SOUTH AUSTRALIA HOTELS
SOUTH AUSTRALIA – WHY GO?
Lifestyle is king in South Australia. Just north of Adelaide is the Barossa Valley –renowned as Australia’s wine capital – where you can stay in a relaxed country homestead and enjoy the best of the region’s wines and food.
In fact there is a great drop to be had which ever way you head in SA. Clare Valley is where the bush meets the vines and the Rieslings are hard to beat. Picturesque McLaren Vale and the Adelaide Hills are home to talented young wine makers, while Coonawarra country has more big reds to try as well as million-year-old limestone caves.
South of Adelaide, a short ferry ride from the mainland takes you to Kangaroo Island – Australia’s answer to the Galapagos. KI is literally heaving with wildlife. You’ll see koalas snoozing in the trees, seals on uncrowded beaches and wallabies (not to mention kangaroos, of course) hopping around in the bush. And that’s not to mention the goannas, echidnas, penguins and elusive duck-billed platypus, who all thrive here. More than a third of Kangaroo Island is not surprisingly a wildlife-protected zone.

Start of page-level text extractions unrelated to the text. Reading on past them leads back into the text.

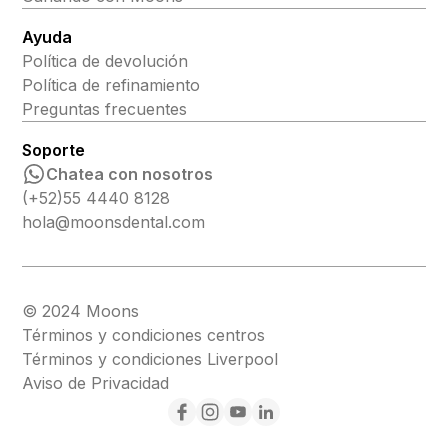
Ayuda
Política de devolución
Política de refinamiento
Preguntas frecuentes
Soporte
Chatea con nosotros
(+52)55 4440 8128
hola@moonsdental.com
© 2024 Moons
Términos y condiciones centros
Términos y condiciones Liverpool
Aviso de Privacidad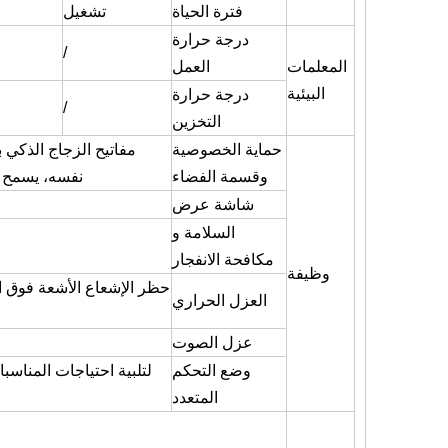
فترة الحياة
تشغيل
درجة حرارة
/
المعلمات
العمل
البيئية
درجة حرارة
/
التخزين
حماية الخصوصية
مفاتيح الزجاج الذكي 
وقسمة الفضاء
نفسه، يسمح ل
شاشة عرض
السلامة و
مكافحة الانفجار
وظيفة
العزل الحراري
عزل الصوت
وضع التحكم
لتلبية احتياجات المناسب
المتعدد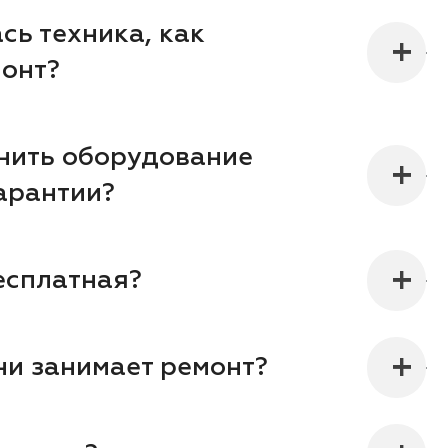
сь техника, как
монт?
нить оборудование
арантии?
есплатная?
ни занимает ремонт?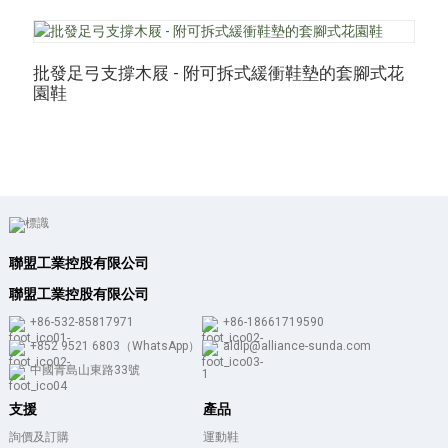
批發足弓支撐木屐 - 附可拆式緩衝鞋墊的套腳式花
園鞋
聯盟工業控股有限公司
聯盟工業控股有限公司
+86-532-85817971
+86-18661719590
+852 9521 6803（WhatsApp）
aldlp@alliance-sunda.com
中國青島山東路33號
支援
產品
詢價及訂購
運動鞋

Heading north from Adelaide along the Stuart Highway, the old mining town of Coober Pedy has its underground dug-out houses (the best way to stay cool in the old Gold Rush days) and is quite an outback gem – the opal capital of the world, in fact.
Further east, and a five-hour drive from Adelaide, the Flinders Ranges bring the Outback to your doorstep. After passing mile after mile of dusty red-earth bushland and vast sheep farms, these moon-sculpted ranges and rocky escarpments rise up magnificently from a fringe of acacia bushes and eucalyptus trees. Rawnsley Park – a working sheep station on the edge of crater-like Wilpena Pound – is the place to stay, in eco-friendly lodges where you can star-gaze through your ceiling window.
With thousands of miles of coastline stretching around the state, swimming, surfing and fishing are big. Heading west will take you across Eyre Peninsula’s grazing country to the Great Australian Bight where whale watching is an annual attraction.
SA is a place for the great outdoors. Swim with the seals at Baird Bay, take a camel trek through the Flinders Ranges, noodle for opals, dawdle on a boat along the River Murray or saddle up for the Outback Cattle Drive.